Sunita Thakur is one of those women. Thakur, who wears a line of red vermillion powder through her parted hair, says her husband works in Delhi and returns to their village in Terai region once every two to four months. Thakur, who estimates her age at about 18, dropped out of school when she was about 11 because she did not live near a secondary school and was already married. She had her first child around age 15 and her second, a little boy with disheveled hair sitting on her lap, nine months ago.

“Two is enough,” she said through a translator as she sat in a family planning clinic in Nepalgunj. USAID pamphlets explaining the various contraception methods available, including implants, intrauterine devices, Depo-Provera, birth control pills and condoms, sit on a nearby table. The young mother said she does not want more children because she wants to ensure she can afford to send her two to school. “I will educate them even if I have to sell my jewelry,” she said as she sat on a bench in the clinic, waiting to meet with a counselor. She hopes that if her daughter can become educated and wait until she is at least 18 to marry, she will have more opportunities than she has had.

“If I had completed my education, I would have a small job. I would be able to manage my home,” she said.

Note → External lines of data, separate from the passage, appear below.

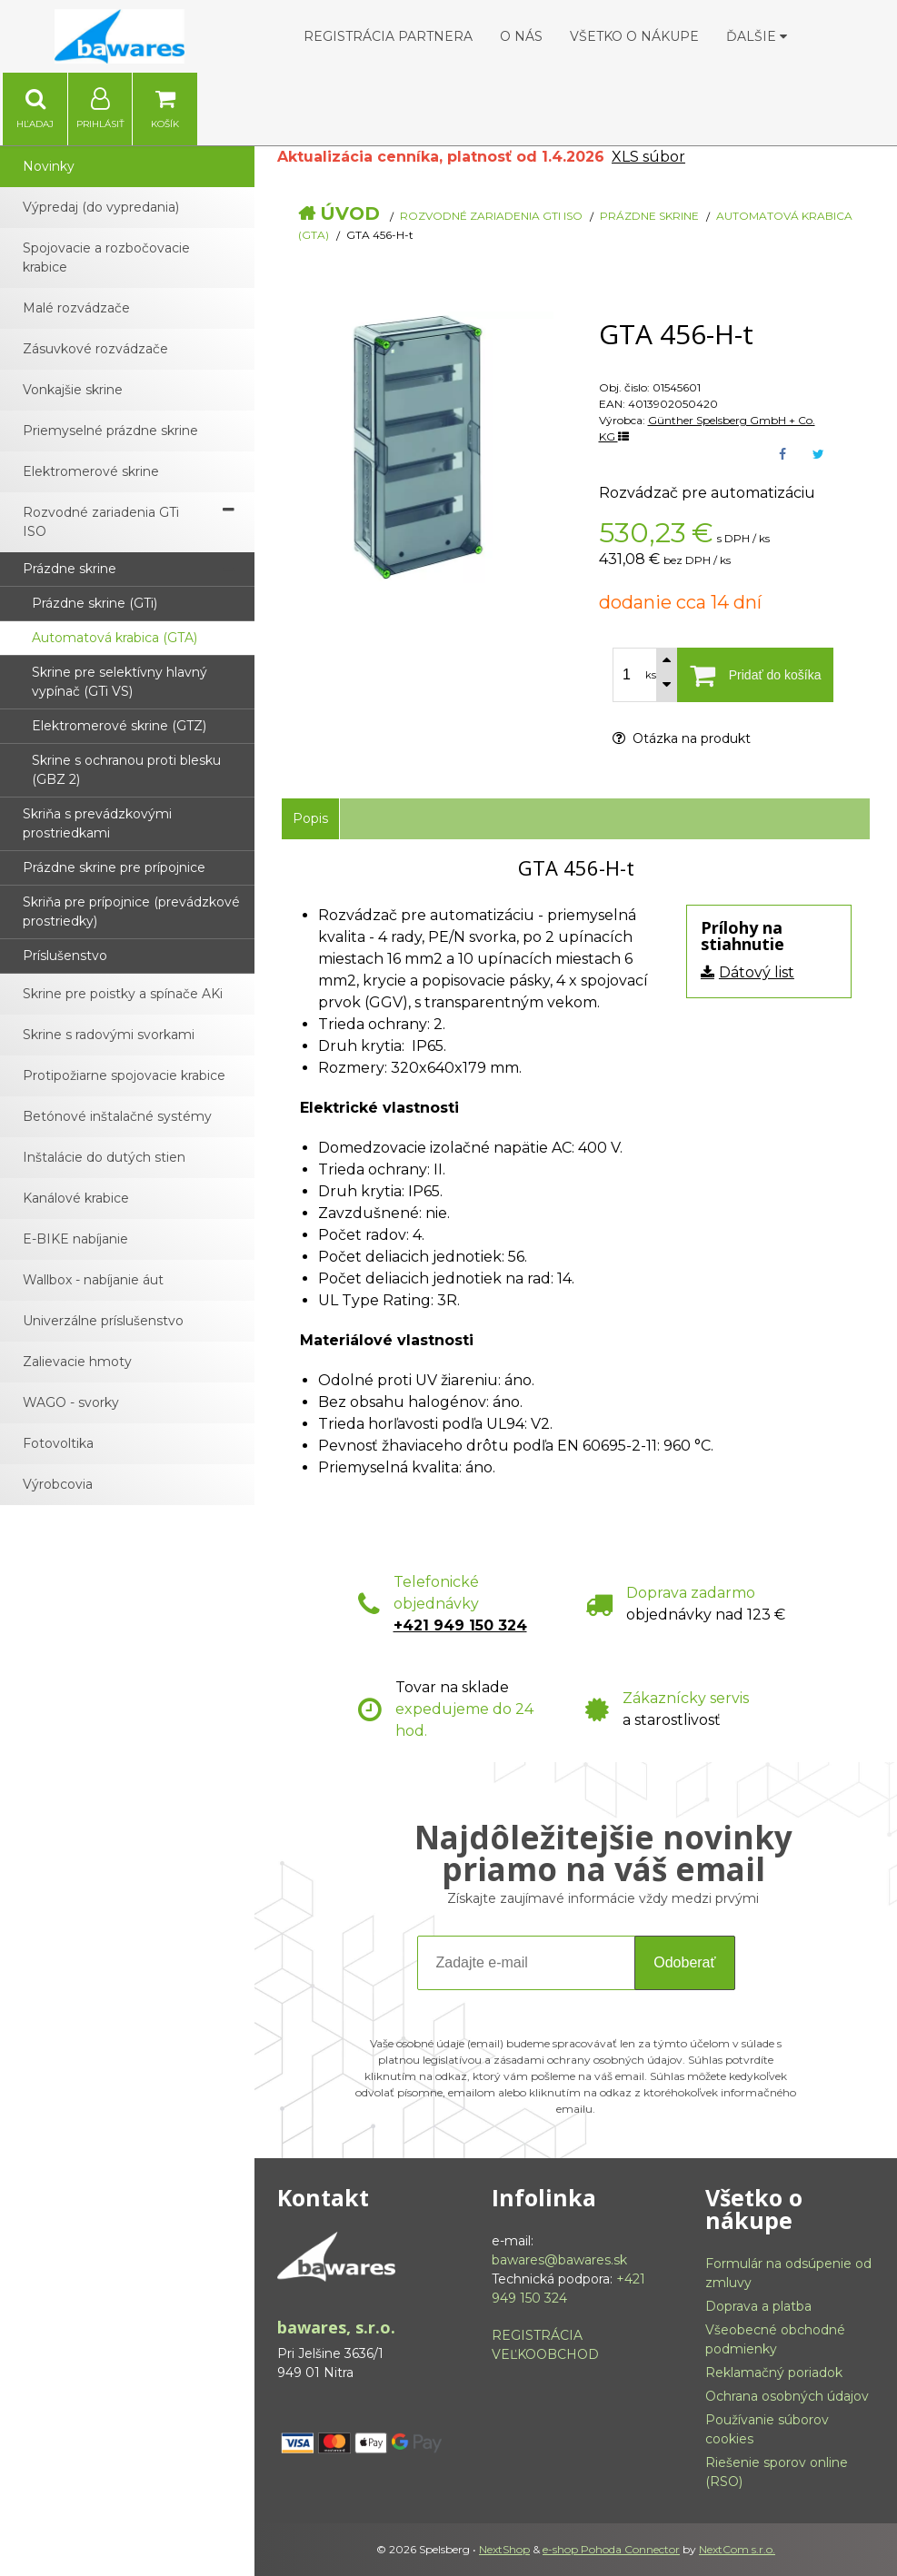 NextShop (504, 2549)
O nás (521, 36)
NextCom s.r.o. (737, 2549)
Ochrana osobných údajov (787, 2396)
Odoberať (684, 1962)
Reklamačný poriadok (773, 2372)
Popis (310, 818)
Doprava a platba (758, 2306)
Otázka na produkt (682, 738)
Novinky (49, 166)
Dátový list (756, 972)
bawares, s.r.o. (336, 2327)
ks (650, 675)
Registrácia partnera (388, 36)
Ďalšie (756, 36)
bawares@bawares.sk (559, 2260)
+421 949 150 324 (460, 1625)
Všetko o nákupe (634, 36)
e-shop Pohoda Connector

Thakur learned about using modern contraception from a friend, discussed it with her husband and mother-in-law and then accompanied her friend to this clinic, which received staff training as well as maintenance, repair and essential equipment from USAID.

Nepal, though, has a long way to go before all its adolescent girls and women know about and have access to modern contraception. One of the biggest challenges, say reproductive health specialists, is overcoming the myths and misconceptions surrounding modern contraception.